I just talked with Lillian and she gave me a revised list of the machines needed for the Nov 6 Election. She got the number down to 605 for machines. She also told me that we need to prepare 20-30 machines for 2020 Hampton and the Township Auditorium, but the Township is not approve as of yet.
And here’s a pic of that email …
(Click to enlarge)
FITS is filing a Freedom of Information Act (FOIA) request in an effort to obtain the identities of the individuals involved in this exchange, but it represents “Exhibit A” in what could wind up being the biggest election fraud case in South Carolina history.
According to former Richland County election board chairwoman Liz Crum the county had 970 machines on Election Day – 45 of which were inoperable due to various malfunctions. According to documents provided to FITS, to comply with state election law the county was supposed to have at least 864 of these machines deployed across the county – a figure McBride reduced by 259 (or thirty percent).
Not only that, it appears as though the voting machine shortages were most pronounced in precincts which historically voted against the $1.2 billion tax hike.
McBride repeatedly told members of the media that the county had “enough” machines to services the county – which is obviously a bald-faced lie. Now we learn this shortage was planned months ahead of time.
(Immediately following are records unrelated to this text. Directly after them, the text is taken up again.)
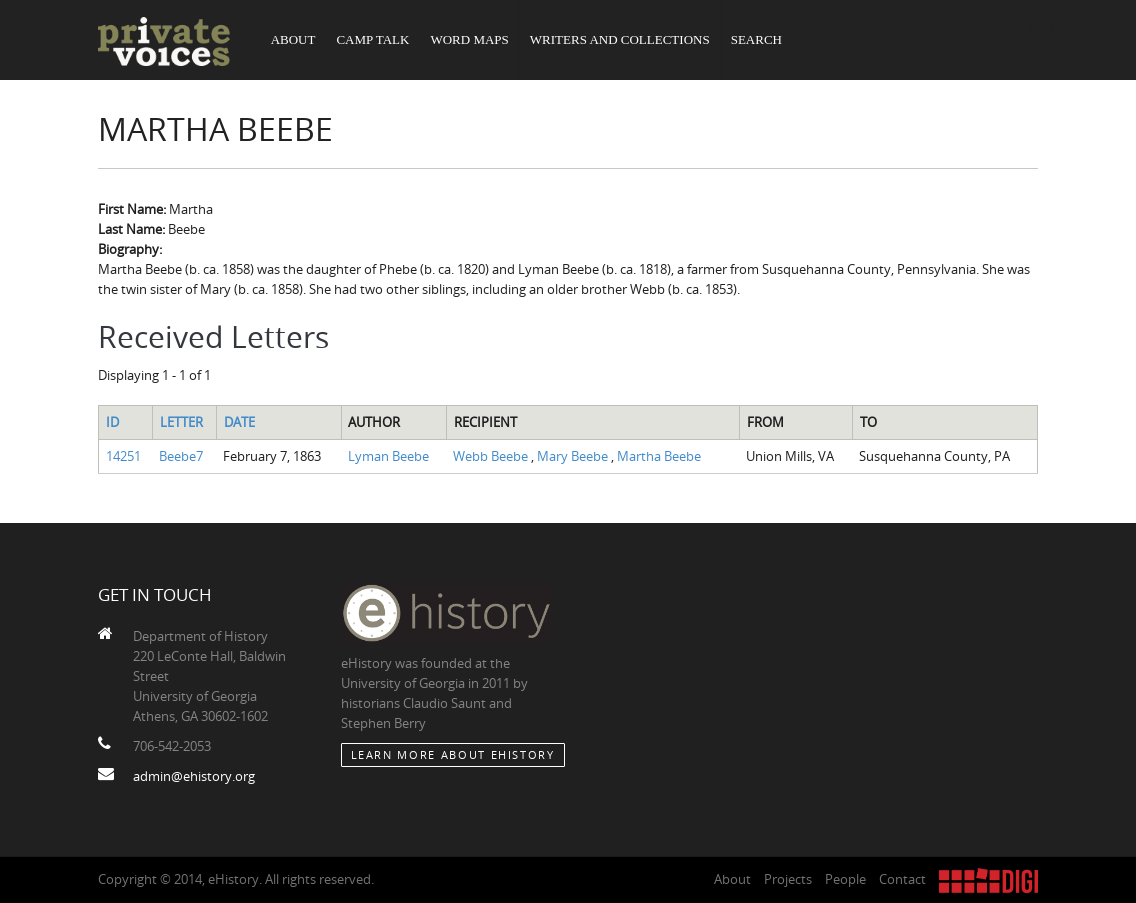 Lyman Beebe (388, 456)
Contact (902, 879)
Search (756, 39)
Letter (181, 422)
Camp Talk (372, 39)
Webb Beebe (492, 456)
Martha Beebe (659, 456)
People (845, 879)
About (293, 39)
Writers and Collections (620, 39)
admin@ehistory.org (194, 776)
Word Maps (469, 39)
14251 (123, 456)
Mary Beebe (574, 456)
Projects (788, 879)
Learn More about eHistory (453, 754)
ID (112, 422)
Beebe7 (181, 456)
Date (239, 422) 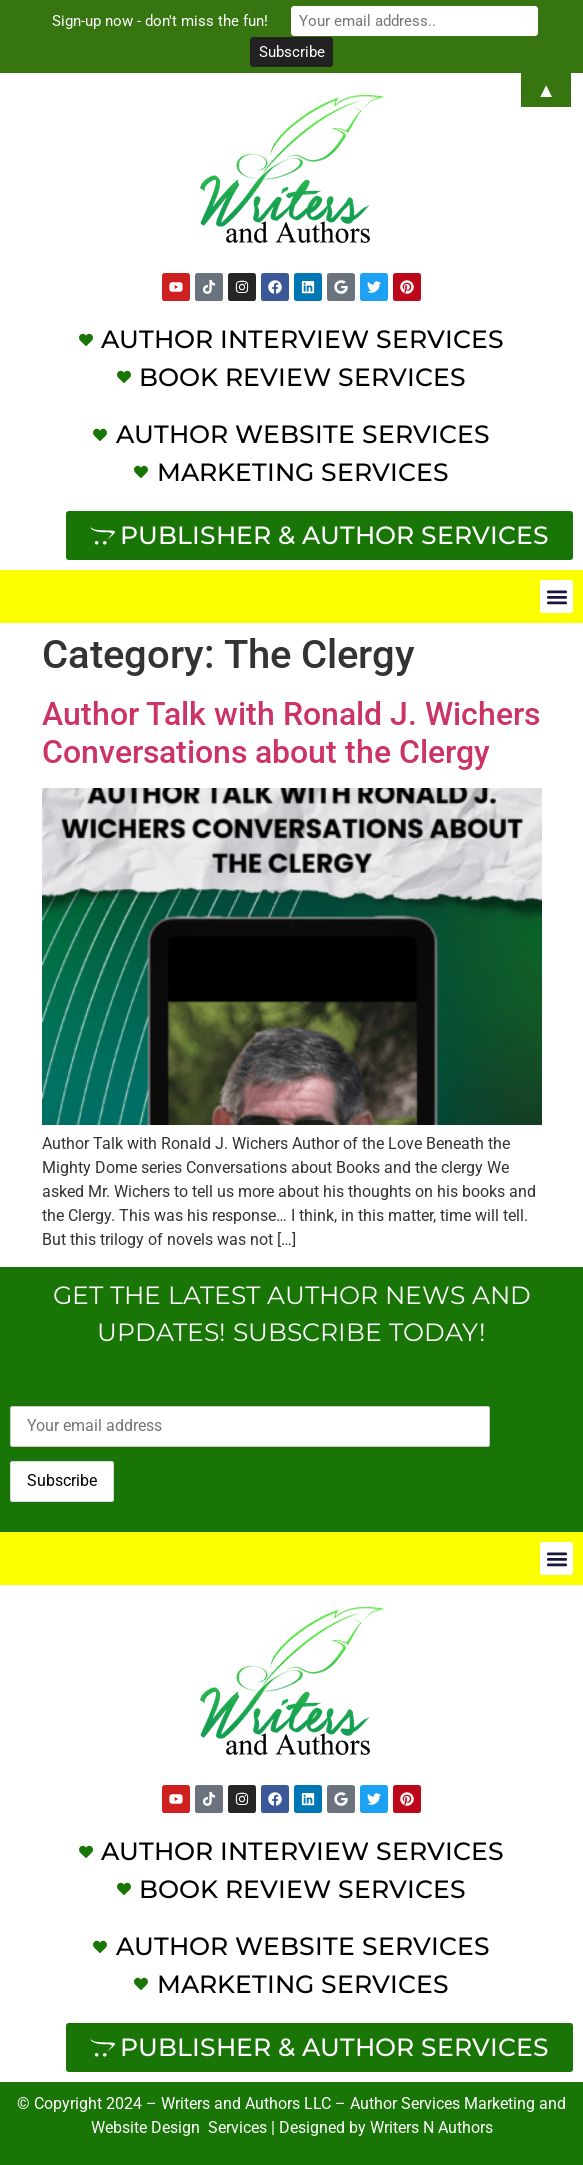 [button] (556, 596)
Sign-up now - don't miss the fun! (164, 21)
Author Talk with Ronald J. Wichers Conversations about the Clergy (291, 733)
Rather than getting hauled off to jail in the wake of the “Robbery,” McBride has actually been rewarded with another taxpayer-funded job – one which enables her to qualify for full benefits from the state’s pension fund.
Ah, the price of silence (which we’re picking up).
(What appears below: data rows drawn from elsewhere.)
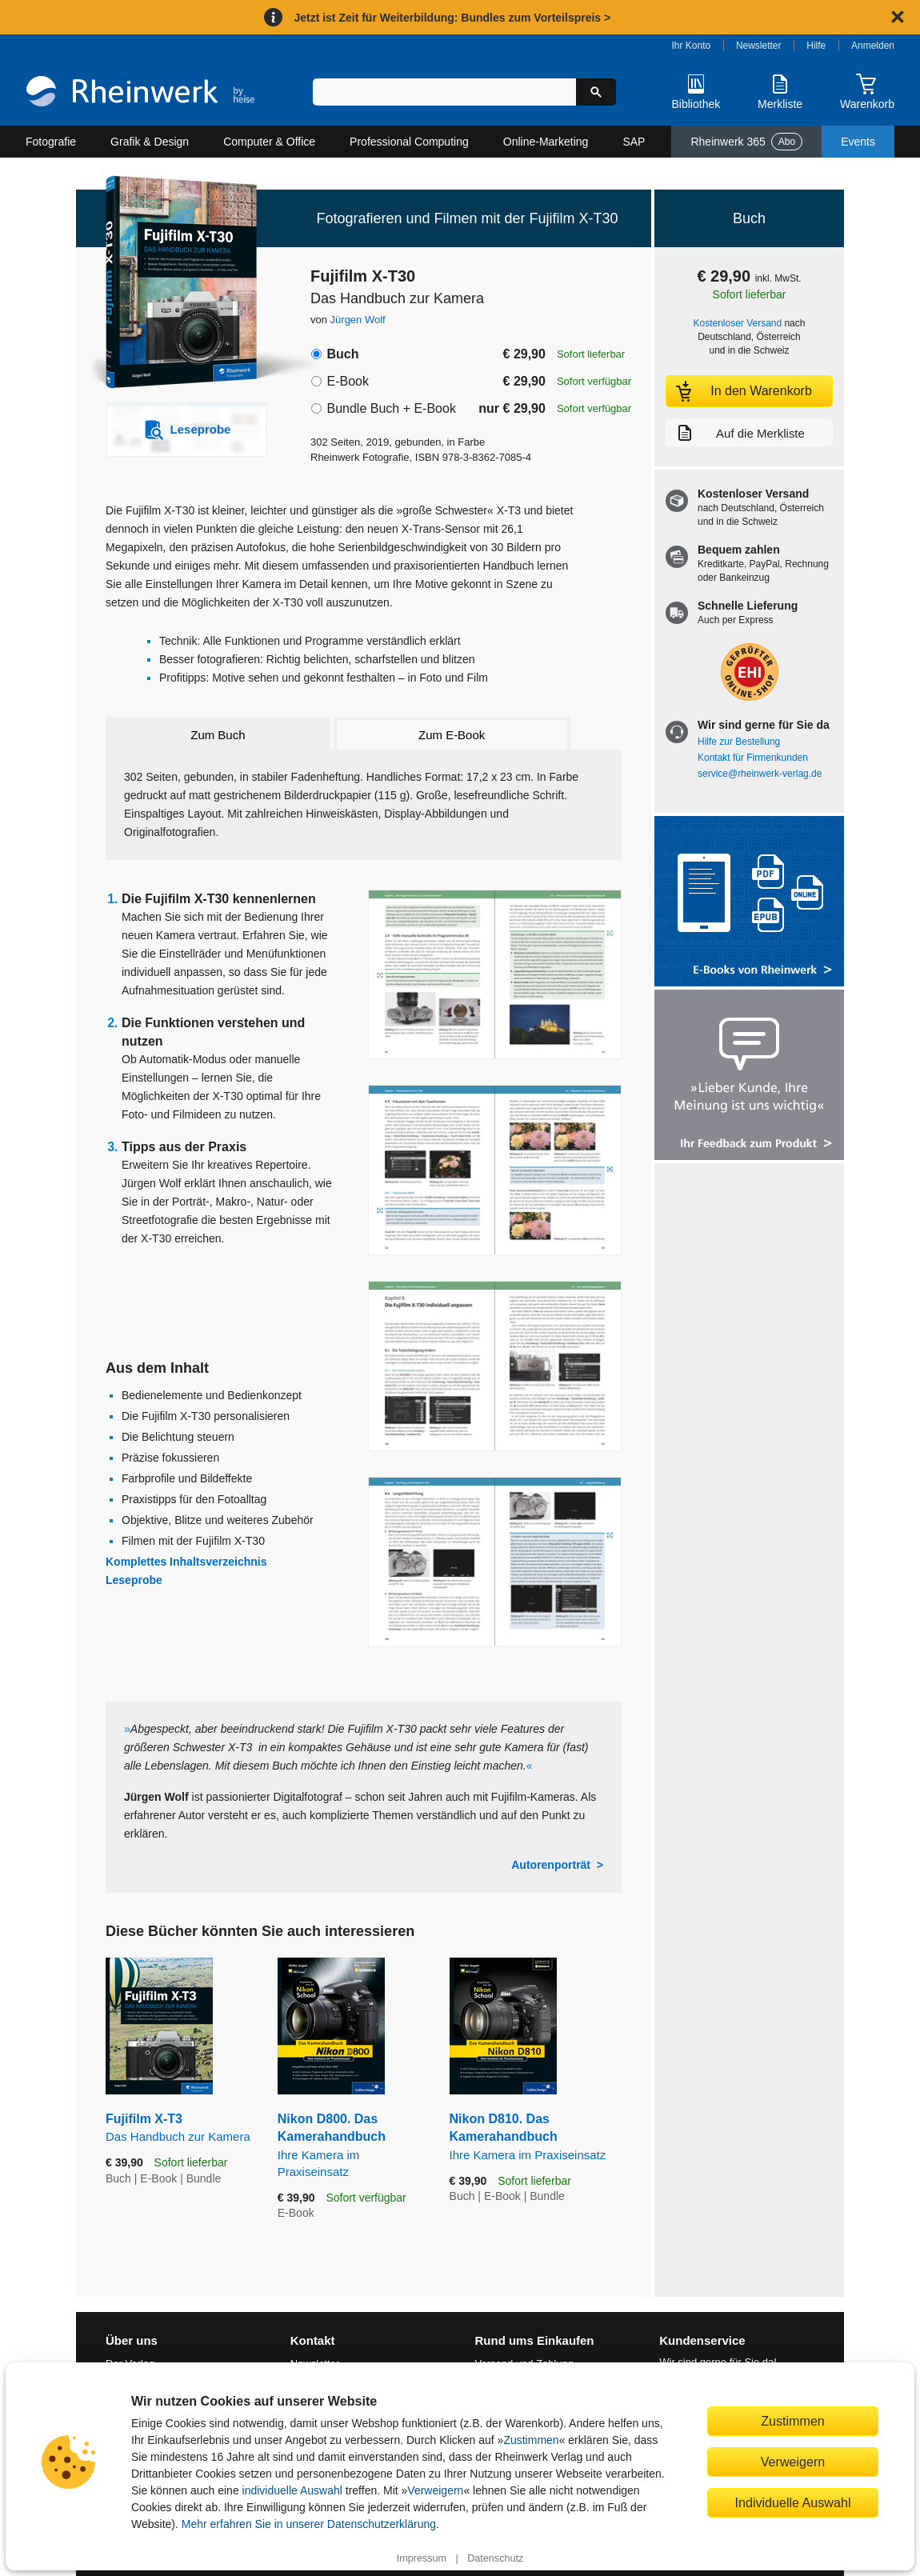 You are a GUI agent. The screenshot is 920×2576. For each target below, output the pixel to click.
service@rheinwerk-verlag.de (760, 773)
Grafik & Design (149, 141)
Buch (342, 354)
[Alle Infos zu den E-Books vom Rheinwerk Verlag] (749, 903)
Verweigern (435, 2490)
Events (858, 141)
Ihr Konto (691, 45)
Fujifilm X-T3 (180, 2128)
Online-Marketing (546, 141)
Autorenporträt (550, 1864)
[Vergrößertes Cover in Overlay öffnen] (178, 284)
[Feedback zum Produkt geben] (749, 1076)
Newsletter (759, 45)
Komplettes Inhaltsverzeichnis (186, 1561)
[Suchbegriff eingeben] (444, 92)
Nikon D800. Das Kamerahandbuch (352, 2146)
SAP (633, 141)
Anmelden (872, 45)
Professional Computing (409, 141)
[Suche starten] (596, 92)
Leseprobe (134, 1580)
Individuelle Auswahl (793, 2502)
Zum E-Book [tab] (451, 735)
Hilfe (816, 45)
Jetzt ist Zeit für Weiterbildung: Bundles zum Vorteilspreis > (452, 17)
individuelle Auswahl (292, 2490)
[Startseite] (140, 93)
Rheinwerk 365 (746, 141)
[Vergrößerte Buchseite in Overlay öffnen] (495, 975)
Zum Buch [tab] (217, 735)
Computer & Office (269, 141)
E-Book (347, 381)
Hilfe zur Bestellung (739, 741)
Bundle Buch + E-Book (390, 408)
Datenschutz (495, 2558)
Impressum (421, 2558)
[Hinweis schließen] (897, 17)
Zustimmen (530, 2440)
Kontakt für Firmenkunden (753, 757)
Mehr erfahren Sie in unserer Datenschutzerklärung (309, 2524)
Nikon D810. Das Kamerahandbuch (536, 2137)
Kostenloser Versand (738, 323)
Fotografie (51, 141)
So … who can we thank for all this?
S.C. Senate President John Courson (RINO-Richland), S.C. Senator Joel Lourie (D-Richland), S.C. Senator Darrell Jackson (D-Richland) and S.C. Senator John Scott (D-Richland), along with S.C. Reps. Jimmy Bales (D-Richland), Mia Butler (D-Richland), Leon Howard (D-Richland), Joe Neal (D-Richland), Todd Rutherford (D-Richland), James Smith (D-Richland) and Nathan Ballentine (R-Richland) – all of whom were present when the decision was made to hand over the reins of Richland County elections to McBride.
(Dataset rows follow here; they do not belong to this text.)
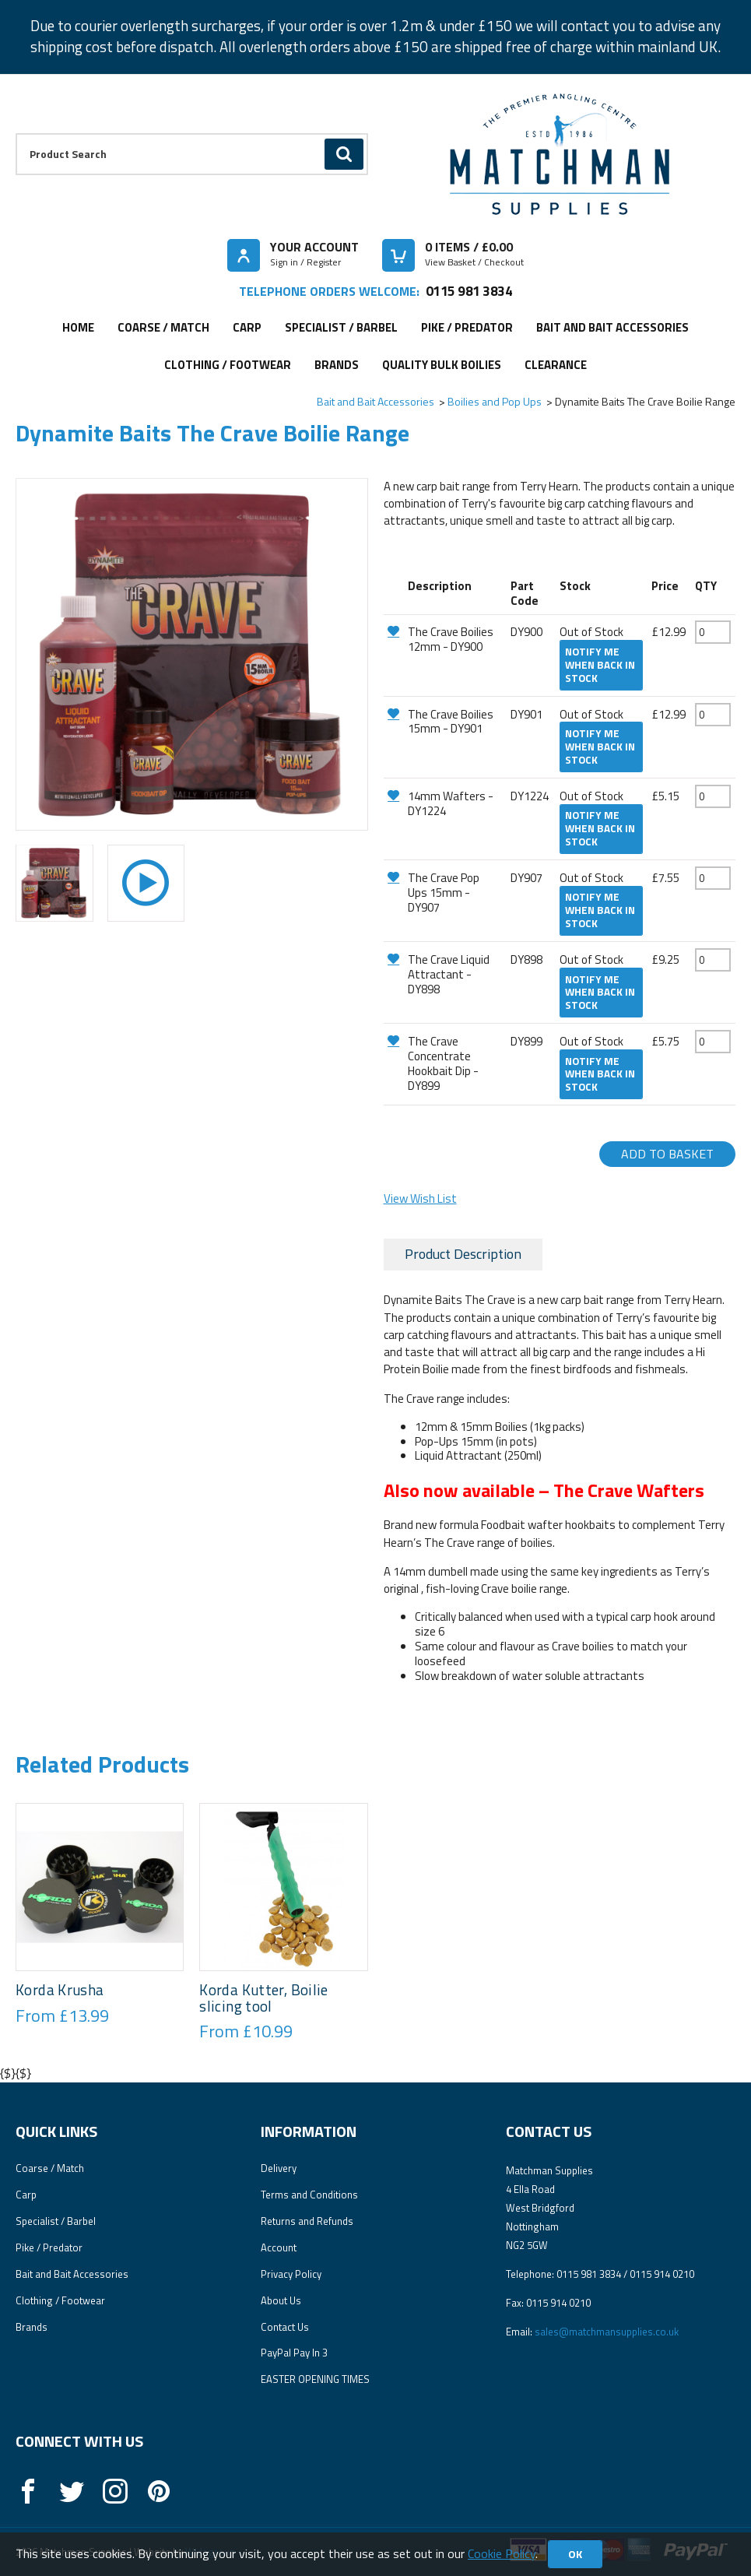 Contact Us (285, 2327)
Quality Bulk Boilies (441, 365)
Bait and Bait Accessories (612, 327)
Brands (336, 365)
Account (279, 2247)
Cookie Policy (501, 2553)
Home (78, 327)
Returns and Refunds (307, 2221)
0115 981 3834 (469, 290)
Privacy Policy (291, 2274)
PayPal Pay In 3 (294, 2352)
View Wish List (420, 1198)
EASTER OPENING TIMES (315, 2379)
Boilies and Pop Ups (494, 401)
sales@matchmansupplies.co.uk (607, 2331)
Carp (247, 327)
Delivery (279, 2168)
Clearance (556, 365)
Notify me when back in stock (600, 665)
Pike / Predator (467, 327)
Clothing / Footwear (227, 365)
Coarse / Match (163, 327)
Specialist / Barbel (341, 327)
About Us (281, 2300)
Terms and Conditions (309, 2194)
We can also thank former S.C. Reps. James Harrison (R-Richland) and Joan Brady (R-Richland) – who were also present at that meeting – and S.C. Gov. Nikki Haley, who signed the legislation.
During his second inaugural address, U.S. President Barack Obama specifically addressed the issue of lengthy lines at the polls.
“Our journey is not complete until no citizen is forced to wait for hours to exercise the right to vote,” Obama said.
Additionally, U.S. Rep. Jim Clyburn told reporters that Obama would be bringing “significant resources” to bear on this problem. However, instead of investigating this “robbery,” Clyburn has been aggressively defending McBride – and accusing her detractors of being racist.
So much for all those disenfranchised voters, right?
As far as we’re concerned the “Richland County Robbery” is the most egregious violation of the public trust we’ve encountered in our ten years on the South Carolina political scene – a shamelessly transparent example of the Midlands’ political and bureaucratic elite manipulating the law and the electoral process to rob their constituents of $1.2 billion.
What’s even more shameless? The failure of those few elected officials who weren’t in on the scam to blow the whistle on it … or the Obama Justice Department to investigate it.
“It’s amazing that there still hasn’t been an investigation,” says Michael Letts, leader of the group pushing for a new election. “The solicitor, who just last year was paying big bucks to the same firm that was managing the tax increase campaign, has refused to even respond to our requests for an investigation.”
Amazing, yes … but par for the course in notoriously corrupt South Carolina.